Unsupervised analysis of transcriptomic profiles reveals six glioma subtypes.

Overview

abstract

Gliomas are the most common type of primary brain tumors in adults and a significant cause of cancer-related mortality. Defining glioma subtypes based on objective genetic and molecular signatures may allow for a more rational, patient-specific approach to therapy in the future. Classifications based on gene expression data have been attempted in the past with varying success and with only some concordance between studies, possibly due to inherent bias that can be introduced through the use of analytic methodologies that make a priori selection of genes before classification. To overcome this potential source of bias, we have applied two unsupervised machine learning methods to genome-wide gene expression profiles of 159 gliomas, thereby establishing a robust glioma classification model relying only on the molecular data.
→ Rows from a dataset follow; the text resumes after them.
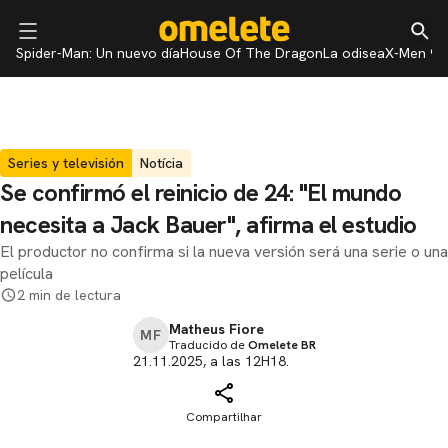
Spider-Man: Un nuevo día
House Of The Dragon
La odisea
X-Men 97
Series y televisión
Notícia
Se confirmó el reinicio de 24: "El mundo
necesita a Jack Bauer", afirma el estudio
El productor no confirma si la nueva versión será una serie o una
película
2 min de lectura
Matheus Fiore
MF
Traducido de
Omelete BR
21.11.2025, a las 12H18.
Compartilhar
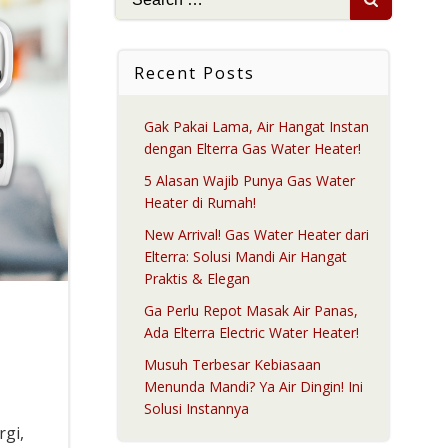
for:
Recent Posts
Gak Pakai Lama, Air Hangat Instan
dengan Elterra Gas Water Heater!
5 Alasan Wajib Punya Gas Water
Heater di Rumah!
New Arrival! Gas Water Heater dari
Elterra: Solusi Mandi Air Hangat
Praktis & Elegan
Ga Perlu Repot Masak Air Panas,
Ada Elterra Electric Water Heater!
Musuh Terbesar Kebiasaan
Menunda Mandi? Ya Air Dingin! Ini
Solusi Instannya
rgi,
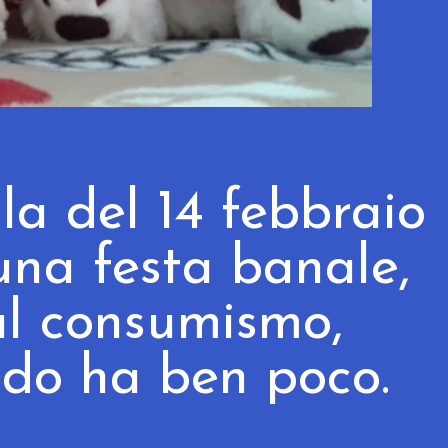
lla del 14 febbraio
na festa banale,
al consumismo,
ndo ha ben poco.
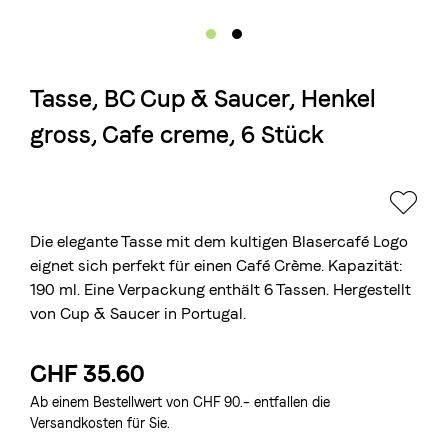
Die Berner Rösterei
Blasercafé
Tasse, BC Cup & Saucer, Henkel
© 2026 Blasercafé AG
EN
FR
Rösterei Kaffee und Bar
gross, Cafe creme, 6 Stück
Blaser Trading
Die elegante Tasse mit dem kultigen Blasercafé Logo
eignet sich perfekt für einen Café Crème. Kapazität:
190 ml. Eine Verpackung enthält 6 Tassen. Hergestellt
von Cup & Saucer in Portugal.
CHF 35.60
Ab einem Bestellwert von CHF 90.– entfallen die
Versandkosten für Sie.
The model predicts for two major groups of gliomas (oligodendroglioma-rich and glioblastoma-rich groups) separable into six hierarchically nested subtypes. We then identified six sets of classifiers that can be used to assign any given glioma to the corresponding subtype and validated these classifiers using both internal (189 additional independent samples) and two external data sets (341 patients). Application of the classification system to the external glioma data sets allowed us to identify previously unrecognized prognostic groups within previously published data and within The Cancer Genome Atlas glioblastoma samples and the different biological pathways associated with the different glioma subtypes offering a potential clue to the pathogenesis and possibly therapeutic targets for tumors within each subtype.